Can the Court Force You to File Joint Income Tax Returns with Your Spouse During a New Jersey Divorce?
Married couples have the option of filing their tax returns as “married filing jointly” or “married filing separately.” Most couples file jointly because they experience the most tax savings by doing so, although this may not be true in every case.
But what happens when a married couple is going through a divorce in New Jersey? Until the calendar year in which the Judgment of Divorce is entered, the parties still have the right to file their taxes as “married filing jointly.” What do you do if one spouse decides that he or she don’t want to file joint income tax returns?

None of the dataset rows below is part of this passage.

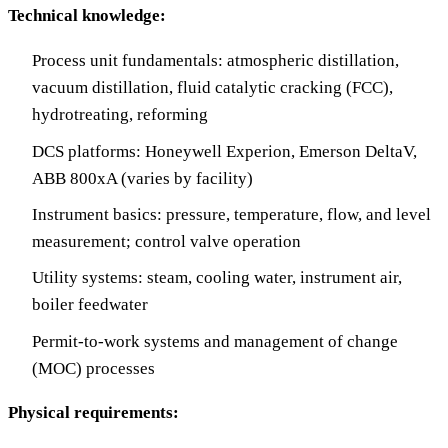
Technical knowledge:
Process unit fundamentals: atmospheric distillation,
vacuum distillation, fluid catalytic cracking (FCC),
hydrotreating, reforming
DCS platforms: Honeywell Experion, Emerson DeltaV,
ABB 800xA (varies by facility)
Instrument basics: pressure, temperature, flow, and level
measurement; control valve operation
Utility systems: steam, cooling water, instrument air,
boiler feedwater
Permit-to-work systems and management of change
(MOC) processes
Physical requirements:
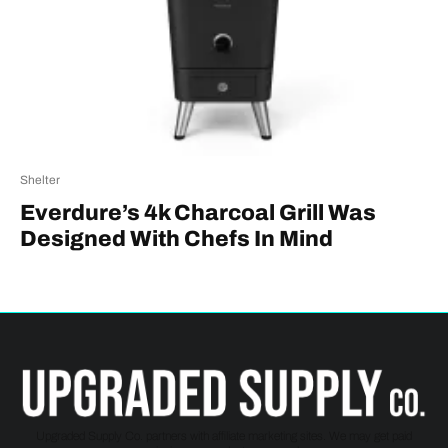
Shelter
Everdure’s 4k Charcoal Grill Was
Designed With Chefs In Mind
Upgraded Supply Co. partners with affiliate marketing sites. We may get paid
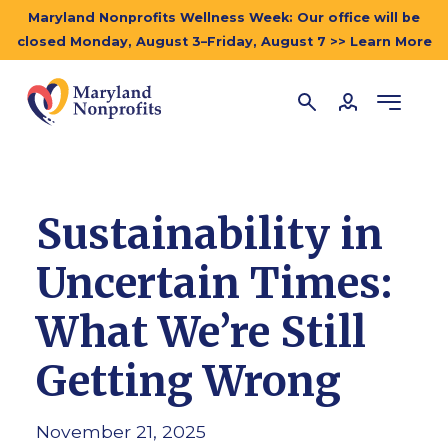
Maryland Nonprofits Wellness Week: Our office will be
closed Monday, August 3–Friday, August 7 >> Learn More
Sustainability in
Uncertain Times:
What We’re Still
Getting Wrong
November 21, 2025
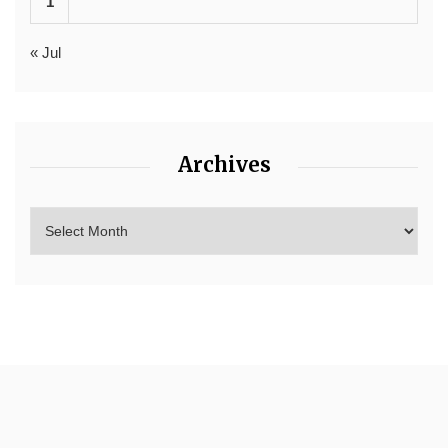
1
« Jul
Archives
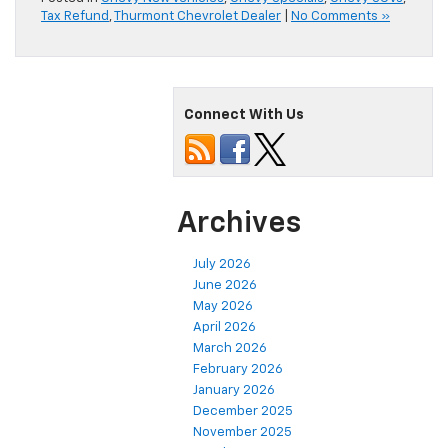
Tax Refund
,
Thurmont Chevrolet Dealer
|
No Comments »
Connect With Us
Archives
July 2026
June 2026
May 2026
April 2026
March 2026
February 2026
January 2026
December 2025
November 2025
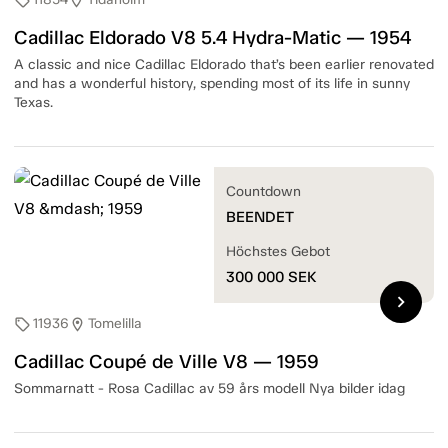
sell
location_on
Cadillac Eldorado V8 5.4 Hydra-Matic — 1954
A classic and nice Cadillac Eldorado that’s been earlier renovated
and has a wonderful history, spending most of its life in sunny
Texas.
Countdown
BEENDET
Höchstes Gebot
300 000
SEK
chevron_right
11936
Tomelilla
sell
location_on
Cadillac Coupé de Ville V8 — 1959
Sommarnatt - Rosa Cadillac av 59 års modell Nya bilder idag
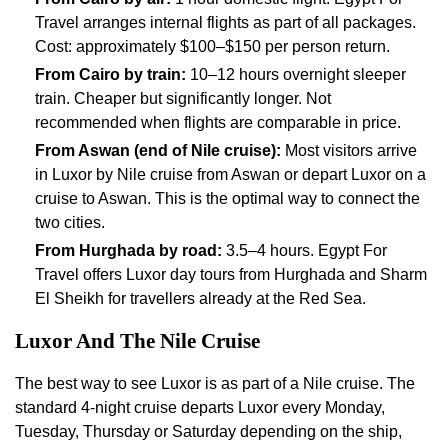
Travel arranges internal flights as part of all packages.
Cost: approximately $100–$150 per person return.
From Cairo by train:
10–12 hours overnight sleeper
train. Cheaper but significantly longer. Not
recommended when flights are comparable in price.
From Aswan (end of Nile cruise):
Most visitors arrive
in Luxor by Nile cruise from Aswan or depart Luxor on a
cruise to Aswan. This is the optimal way to connect the
two cities.
From Hurghada by road:
3.5–4 hours. Egypt For
Travel offers Luxor day tours from Hurghada and Sharm
El Sheikh for travellers already at the Red Sea.
Luxor And The Nile Cruise
The best way to see Luxor is as part of a Nile cruise. The
standard 4-night cruise departs Luxor every Monday,
Tuesday, Thursday or Saturday depending on the ship,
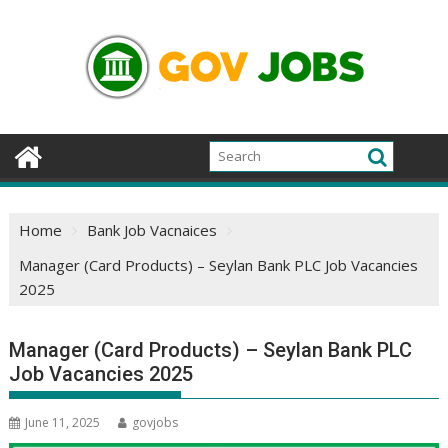
Skip
to
content
Home
Bank Job Vacnaices
Manager (Card Products) – Seylan Bank PLC Job Vacancies
2025
Manager (Card Products) – Seylan Bank PLC
Job Vacancies 2025
June 11, 2025
govjobs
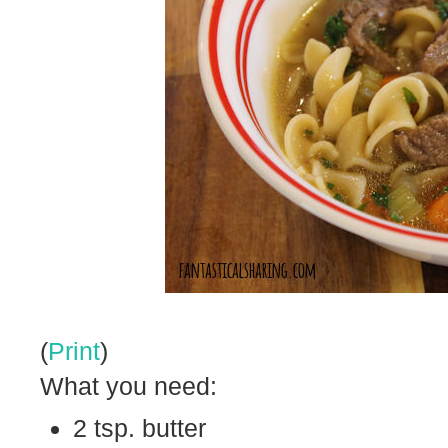
(
Print
)
What you need:
2 tsp. butter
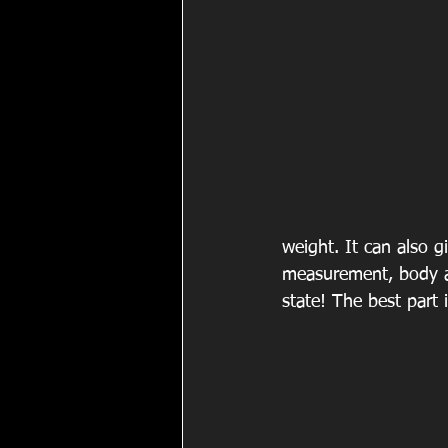
weight. It can also g
measurement, body ag
state! The best part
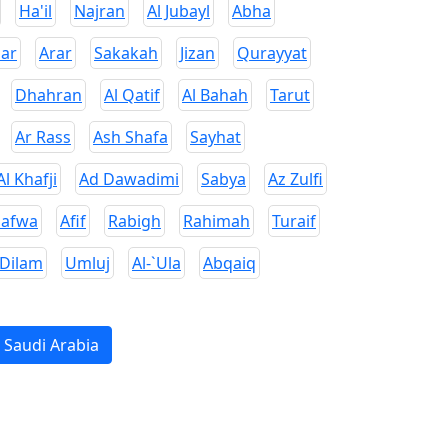
Ha'il
Najran
Al Jubayl
Abha
ar
Arar
Sakakah
Jizan
Qurayyat
Dhahran
Al Qatif
Al Bahah
Tarut
Ar Rass
Ash Shafa
Sayhat
Al Khafji
Ad Dawadimi
Sabya
Az Zulfi
Safwa
Afif
Rabigh
Rahimah
Turaif
 Dilam
Umluj
Al-`Ula
Abqaiq
n Saudi Arabia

Can the other spouse request that the Court compel the filing of joint income tax returns?
This was the issue was addressed in the Appellate Division case of Bursztyn v. Bursztyn, 379 N.J. Super. 385 (App. Div. 2005). In Bursztyn, the husband worked as a radiologist and earned a significant income and the wife was a homemaker. At the time of their divorce, they had not filed income tax returns for the prior three years, and they had an estimated tax liability of several hundred thousand dollars for these years of unfiled returns. A joint tax expert advised that the couple would experience significant tax savings if they filed those back tax returns jointly. Notwithstanding this recommendation, the wife refused to do so.
The trial court ordered the wife to file joint income tax returns, but she refused and filed an appeal.
The Appellate Division, addressing this issue for the first time, concluded that New Jersey family courts have “discretionary authority” to force divorcing parties to file joint tax returns, but that the decision to do so must be based on the specific facts of each case. The Appellate Division provided further guidance by suggesting that “in general… trial courts should avoid compelling parties to execute joint tax returns because of the potential liabilities to which the parties would be exposed.” Id. at 398.
The danger of potential liability may be heightened in cases where there is an allegation by the resisting spouse of unreported income or other tax fraud by the spouse who seeks to compel the filing of joint returns. If there is legitimate concern about one of the parties having filed fraudulent tax returns in the past, this may be a compelling reason for the Court not to force an unwilling spouse to file joint income tax returns.
Another factor that a New Jersey family court may consider is whether or not there are enough marital assets to compensate a spouse for the loss of tax savings caused by the other spouse’s unwillingness to file jointly. If enough assets exist, the Court may decline to force a joint filing, and instead address the lost tax savings through equitable distribution.
Ultimately, the Court’s decision is heavily dependent upon the specific factual circumstances of each case, and if you find yourself confronted with a similar dilemma, there is no substitute for the advice of an experienced Divorce and Family Law attorney.